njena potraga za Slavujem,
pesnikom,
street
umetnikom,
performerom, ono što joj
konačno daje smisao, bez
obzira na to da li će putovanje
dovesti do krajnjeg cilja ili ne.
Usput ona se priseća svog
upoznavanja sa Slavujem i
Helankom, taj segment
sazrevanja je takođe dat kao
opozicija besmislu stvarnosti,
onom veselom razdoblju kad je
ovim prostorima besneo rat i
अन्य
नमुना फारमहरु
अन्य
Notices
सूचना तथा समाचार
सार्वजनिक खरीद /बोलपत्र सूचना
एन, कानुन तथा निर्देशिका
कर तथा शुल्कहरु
...
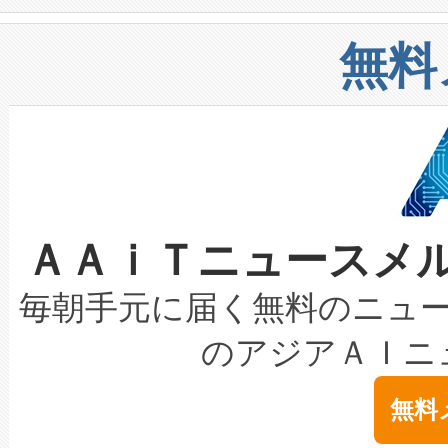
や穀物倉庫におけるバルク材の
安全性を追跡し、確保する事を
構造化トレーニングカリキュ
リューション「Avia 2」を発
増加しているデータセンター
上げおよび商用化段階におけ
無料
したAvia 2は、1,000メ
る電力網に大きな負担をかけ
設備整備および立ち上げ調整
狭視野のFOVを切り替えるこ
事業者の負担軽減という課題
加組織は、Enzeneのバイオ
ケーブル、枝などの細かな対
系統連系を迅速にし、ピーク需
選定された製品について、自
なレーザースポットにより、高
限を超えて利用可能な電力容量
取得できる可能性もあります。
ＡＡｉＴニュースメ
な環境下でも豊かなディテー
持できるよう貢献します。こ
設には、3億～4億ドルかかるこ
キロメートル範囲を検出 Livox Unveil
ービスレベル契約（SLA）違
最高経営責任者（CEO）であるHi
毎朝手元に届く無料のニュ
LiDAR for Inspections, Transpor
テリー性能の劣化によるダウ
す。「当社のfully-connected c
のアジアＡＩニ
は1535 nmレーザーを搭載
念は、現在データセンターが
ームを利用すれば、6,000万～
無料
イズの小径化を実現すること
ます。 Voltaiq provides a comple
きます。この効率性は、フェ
...
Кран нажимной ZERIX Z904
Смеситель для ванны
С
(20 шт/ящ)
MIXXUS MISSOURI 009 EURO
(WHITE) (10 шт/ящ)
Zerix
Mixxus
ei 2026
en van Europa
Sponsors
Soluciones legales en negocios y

Directions for this task
Where the listing above has a line with "構造化トレーニングカリキュ", start there, and output every line exactly through the line with "きます。この効率性は、フェ", which is also included.

Answer section
構造化トレーニングカリキュ
リューション「Avia 2」を発
増加しているデータセンター
上げおよび商用化段階におけ
無料
したAvia 2は、1,000メ
る電力網に大きな負担をかけ
設備整備および立ち上げ調整
狭視野のFOVを切り替えるこ
事業者の負担軽減という課題
加組織は、Enzeneのバイオ
ケーブル、枝などの細かな対
系統連系を迅速にし、ピーク需
選定された製品について、自
なレーザースポットにより、高
限を超えて利用可能な電力容量
取得できる可能性もあります。
ＡＡｉＴニュースメ
な環境下でも豊かなディテー
持できるよう貢献します。こ
設には、3億～4億ドルかかるこ
キロメートル範囲を検出 Livox Unveil
ービスレベル契約（SLA）違
最高経営責任者（CEO）であるHi
毎朝手元に届く無料のニュ
LiDAR for Inspections, Transpor
テリー性能の劣化によるダウ
す。「当社のfully-connected c
のアジアＡＩニ
は1535 nmレーザーを搭載
念は、現在データセンターが
ームを利用すれば、6,000万～
無料
イズの小径化を実現すること
ます。 Voltaiq provides a comple
きます。この効率性は、フェ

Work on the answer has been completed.